• [WORK ORDER]
Copy the data exactly as it appears, and do not include any pictures.

-- Opening Marker --

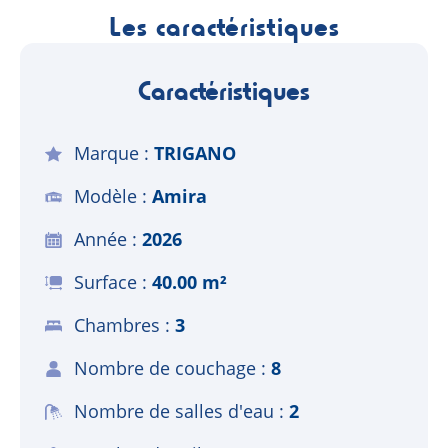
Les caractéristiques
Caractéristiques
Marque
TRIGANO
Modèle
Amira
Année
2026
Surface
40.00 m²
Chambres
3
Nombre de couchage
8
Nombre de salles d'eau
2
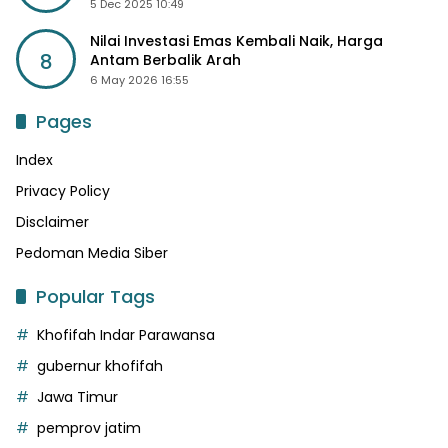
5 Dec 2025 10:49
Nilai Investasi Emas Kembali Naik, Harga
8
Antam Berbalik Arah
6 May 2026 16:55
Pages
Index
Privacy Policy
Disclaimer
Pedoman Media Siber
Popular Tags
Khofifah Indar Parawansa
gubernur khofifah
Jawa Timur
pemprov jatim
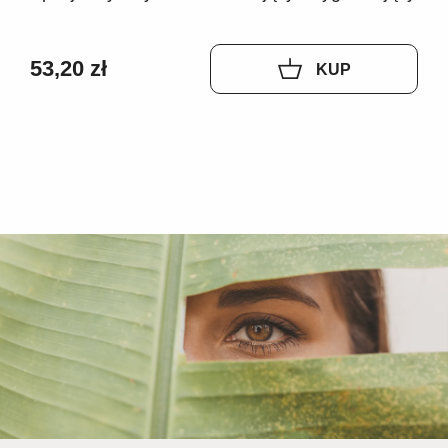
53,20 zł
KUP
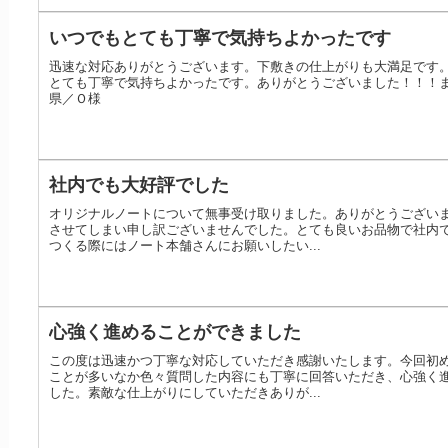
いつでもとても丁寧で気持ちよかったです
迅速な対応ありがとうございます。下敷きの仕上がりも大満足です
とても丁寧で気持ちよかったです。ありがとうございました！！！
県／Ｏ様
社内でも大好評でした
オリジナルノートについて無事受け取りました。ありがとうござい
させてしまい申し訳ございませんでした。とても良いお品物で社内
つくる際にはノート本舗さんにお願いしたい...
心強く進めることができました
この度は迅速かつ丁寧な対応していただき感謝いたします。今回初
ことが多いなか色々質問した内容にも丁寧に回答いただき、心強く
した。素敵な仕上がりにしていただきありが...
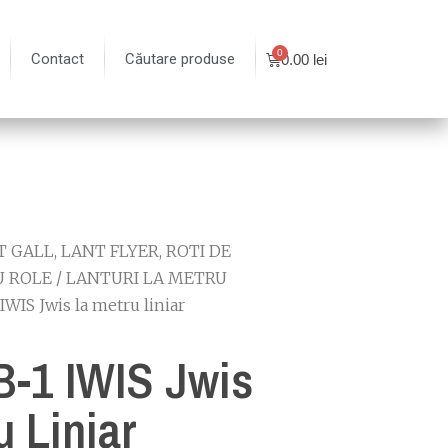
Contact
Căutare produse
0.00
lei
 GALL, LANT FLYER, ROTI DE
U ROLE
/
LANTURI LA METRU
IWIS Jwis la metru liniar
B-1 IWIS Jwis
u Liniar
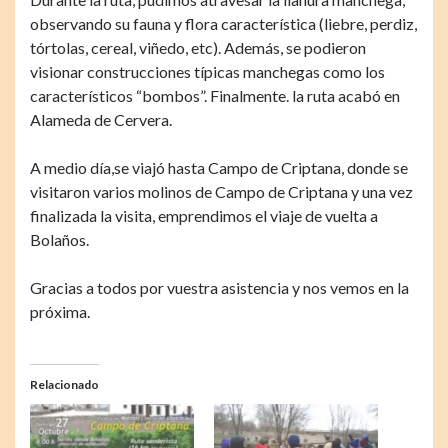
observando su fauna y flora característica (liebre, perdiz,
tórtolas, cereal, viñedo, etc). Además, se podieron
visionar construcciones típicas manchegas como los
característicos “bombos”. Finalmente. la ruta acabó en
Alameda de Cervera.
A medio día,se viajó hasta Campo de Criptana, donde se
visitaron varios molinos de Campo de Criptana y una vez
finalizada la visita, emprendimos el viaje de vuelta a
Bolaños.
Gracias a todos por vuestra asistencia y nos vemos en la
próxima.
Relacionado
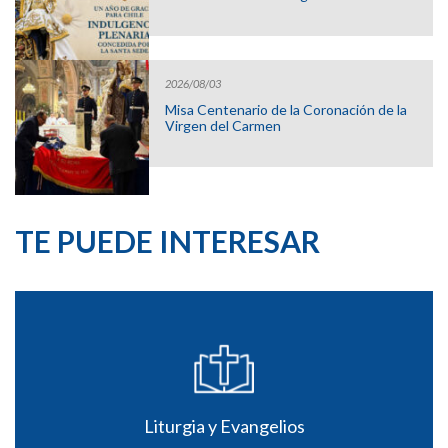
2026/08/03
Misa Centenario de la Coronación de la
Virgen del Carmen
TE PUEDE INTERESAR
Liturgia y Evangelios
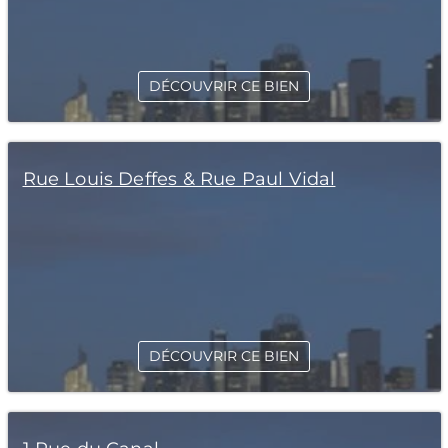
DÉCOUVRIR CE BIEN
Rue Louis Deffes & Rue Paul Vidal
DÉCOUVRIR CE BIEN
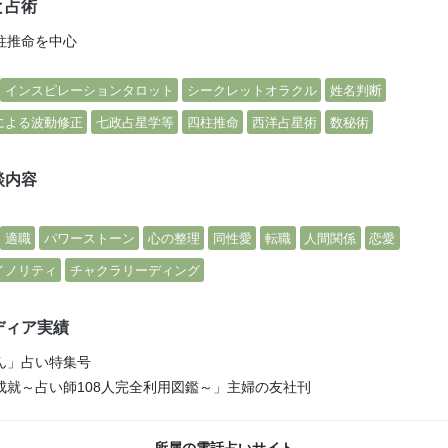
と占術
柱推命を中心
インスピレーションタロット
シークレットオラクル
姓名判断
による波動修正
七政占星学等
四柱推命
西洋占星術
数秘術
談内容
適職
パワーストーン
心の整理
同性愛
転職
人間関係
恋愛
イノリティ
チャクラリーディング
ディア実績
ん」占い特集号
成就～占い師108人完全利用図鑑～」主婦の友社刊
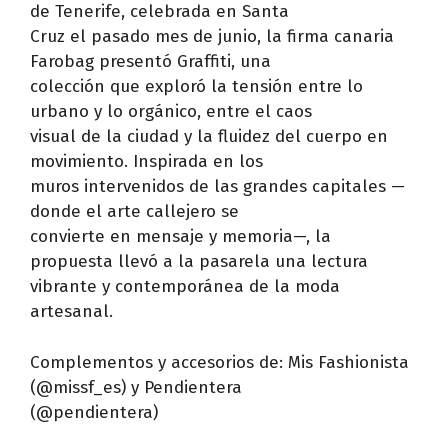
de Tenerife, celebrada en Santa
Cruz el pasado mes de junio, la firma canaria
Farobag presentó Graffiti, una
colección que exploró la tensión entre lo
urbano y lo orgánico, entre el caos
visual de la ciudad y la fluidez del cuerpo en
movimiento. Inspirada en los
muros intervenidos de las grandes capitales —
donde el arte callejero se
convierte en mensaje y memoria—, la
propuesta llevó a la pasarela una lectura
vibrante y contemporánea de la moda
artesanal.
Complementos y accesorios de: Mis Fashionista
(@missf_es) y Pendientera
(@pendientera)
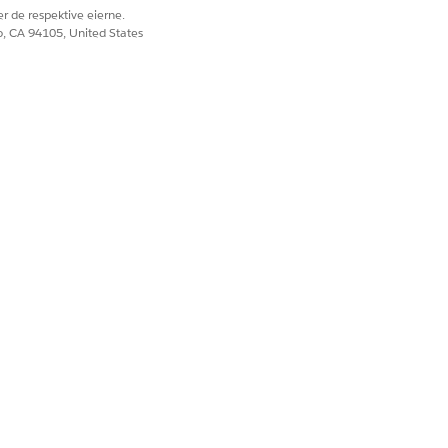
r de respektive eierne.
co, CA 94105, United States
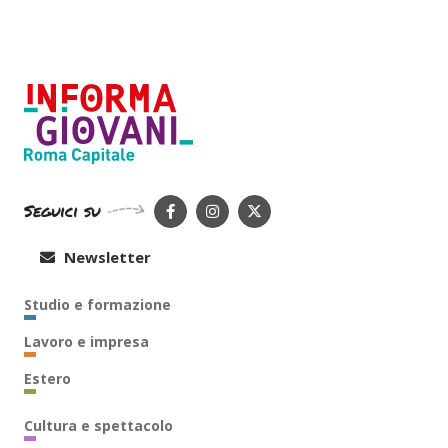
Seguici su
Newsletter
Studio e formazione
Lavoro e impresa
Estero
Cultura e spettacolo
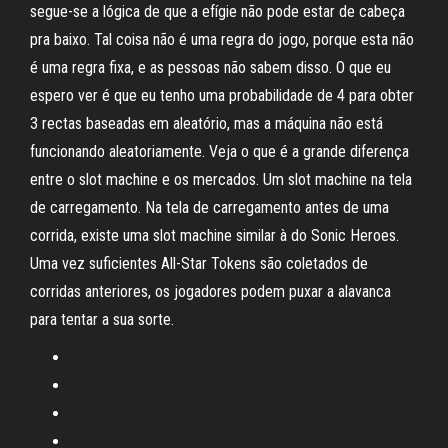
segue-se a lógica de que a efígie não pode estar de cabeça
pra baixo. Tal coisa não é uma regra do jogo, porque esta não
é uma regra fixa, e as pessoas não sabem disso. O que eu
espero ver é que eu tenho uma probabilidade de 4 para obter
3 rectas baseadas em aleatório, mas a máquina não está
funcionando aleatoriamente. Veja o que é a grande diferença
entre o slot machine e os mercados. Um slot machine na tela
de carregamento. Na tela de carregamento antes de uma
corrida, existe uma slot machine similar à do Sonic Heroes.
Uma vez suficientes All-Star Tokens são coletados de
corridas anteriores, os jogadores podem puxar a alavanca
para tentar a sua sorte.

-- Closing Marker --

• [WRITTEN SOLUTION]
Les caractéristiques
Caractéristiques
Marque
TRIGANO
Modèle
Amira
Année
2026
Surface
40.00 m²
Chambres
3
Nombre de couchage
8
Nombre de salles d'eau
2
5 Dec 2025 10:49
Nilai Investasi Emas Kembali Naik, Harga
8
Antam Berbalik Arah
6 May 2026 16:55
Pages
Index
Privacy Policy
Disclaimer
Pedoman Media Siber
Popular Tags
Khofifah Indar Parawansa
gubernur khofifah
Jawa Timur
pemprov jatim
53,20 zł
KUP
いつでもとても丁寧で気持ちよかったです
迅速な対応ありがとうございます。下敷きの仕上がりも大満足です
とても丁寧で気持ちよかったです。ありがとうございました！！！
県／Ｏ様
社内でも大好評でした
オリジナルノートについて無事受け取りました。ありがとうござい
させてしまい申し訳ございませんでした。とても良いお品物で社内
つくる際にはノート本舗さんにお願いしたい...
心強く進めることができました
この度は迅速かつ丁寧な対応していただき感謝いたします。今回初
ことが多いなか色々質問した内容にも丁寧に回答いただき、心強く
した。素敵な仕上がりにしていただきありが...
Contact
Căutare produse
0.00
lei
 GALL, LANT FLYER, ROTI DE
U ROLE
/
LANTURI LA METRU
IWIS Jwis la metru liniar
B-1 IWIS Jwis
u Liniar
observando su fauna y flora característica (liebre, perdiz,
tórtolas, cereal, viñedo, etc). Además, se podieron
visionar construcciones típicas manchegas como los
característicos “bombos”. Finalmente. la ruta acabó en
Alameda de Cervera.
A medio día,se viajó hasta Campo de Criptana, donde se
visitaron varios molinos de Campo de Criptana y una vez
finalizada la visita, emprendimos el viaje de vuelta a
Bolaños.
Gracias a todos por vuestra asistencia y nos vemos en la
próxima.
Relacionado
2026/08/03
Misa Centenario de la Coronación de la
Virgen del Carmen
TE PUEDE INTERESAR
Liturgia y Evangelios
DÉCOUVRIR CE BIEN
Rue Louis Deffes & Rue Paul Vidal
DÉCOUVRIR CE BIEN
と占術
柱推命を中心
インスピレーションタロット
シークレットオラクル
姓名判断
による波動修正
七政占星学等
四柱推命
西洋占星術
数秘術
談内容
適職
パワーストーン
心の整理
同性愛
転職
人間関係
恋愛
イノリティ
チャクラリーディング
ディア実績
ん」占い特集号
成就～占い師108人完全利用図鑑～」主婦の友社刊
de Tenerife, celebrada en Santa
Cruz el pasado mes de junio, la firma canaria
Farobag presentó Graffiti, una
colección que exploró la tensión entre lo
urbano y lo orgánico, entre el caos
visual de la ciudad y la fluidez del cuerpo en
movimiento. Inspirada en los
muros intervenidos de las grandes capitales —
donde el arte callejero se
convierte en mensaje y memoria—, la
propuesta llevó a la pasarela una lectura
vibrante y contemporánea de la moda
artesanal.
Complementos y accesorios de: Mis Fashionista
(@missf_es) y Pendientera
(@pendientera)
r de respektive eierne.
co, CA 94105, United States
Seguici su
Newsletter
Studio e formazione
Lavoro e impresa
Estero
Cultura e spettacolo
segue-se a lógica de que a efígie não pode estar de cabeça
pra baixo. Tal coisa não é uma regra do jogo, porque esta não
é uma regra fixa, e as pessoas não sabem disso. O que eu
espero ver é que eu tenho uma probabilidade de 4 para obter
3 rectas baseadas em aleatório, mas a máquina não está
funcionando aleatoriamente. Veja o que é a grande diferença
entre o slot machine e os mercados. Um slot machine na tela
de carregamento. Na tela de carregamento antes de uma
corrida, existe uma slot machine similar à do Sonic Heroes.
Uma vez suficientes All-Star Tokens são coletados de
corridas anteriores, os jogadores podem puxar a alavanca
para tentar a sua sorte.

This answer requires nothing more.